Data records
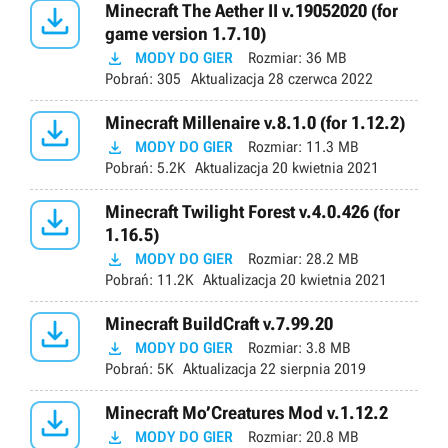

Minecraft The Aether II v.19052020 (for
game version 1.7.10)

MODY DO GIER
Rozmiar:
36 MB
Pobrań:
305
Aktualizacja
28 czerwca 2022

Minecraft Millenaire v.8.1.0 (for 1.12.2)

MODY DO GIER
Rozmiar:
11.3 MB
Pobrań:
5.2K
Aktualizacja
20 kwietnia 2021

Minecraft Twilight Forest v.4.0.426 (for
1.16.5)

MODY DO GIER
Rozmiar:
28.2 MB
Pobrań:
11.2K
Aktualizacja
20 kwietnia 2021

Minecraft BuildCraft v.7.99.20

MODY DO GIER
Rozmiar:
3.8 MB
Pobrań:
5K
Aktualizacja
22 sierpnia 2019

Minecraft Mo’Creatures Mod v.1.12.2

MODY DO GIER
Rozmiar:
20.8 MB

**Work required**
Without including any pictures, reproduce the data exactly.

**Solved exercise**

Minecraft The Aether II v.19052020 (for
game version 1.7.10)

MODY DO GIER
Rozmiar:
36 MB
Pobrań:
305
Aktualizacja
28 czerwca 2022

Minecraft Millenaire v.8.1.0 (for 1.12.2)

MODY DO GIER
Rozmiar:
11.3 MB
Pobrań:
5.2K
Aktualizacja
20 kwietnia 2021

Minecraft Twilight Forest v.4.0.426 (for
1.16.5)

MODY DO GIER
Rozmiar:
28.2 MB
Pobrań:
11.2K
Aktualizacja
20 kwietnia 2021

Minecraft BuildCraft v.7.99.20

MODY DO GIER
Rozmiar:
3.8 MB
Pobrań:
5K
Aktualizacja
22 sierpnia 2019

Minecraft Mo’Creatures Mod v.1.12.2

MODY DO GIER
Rozmiar:
20.8 MB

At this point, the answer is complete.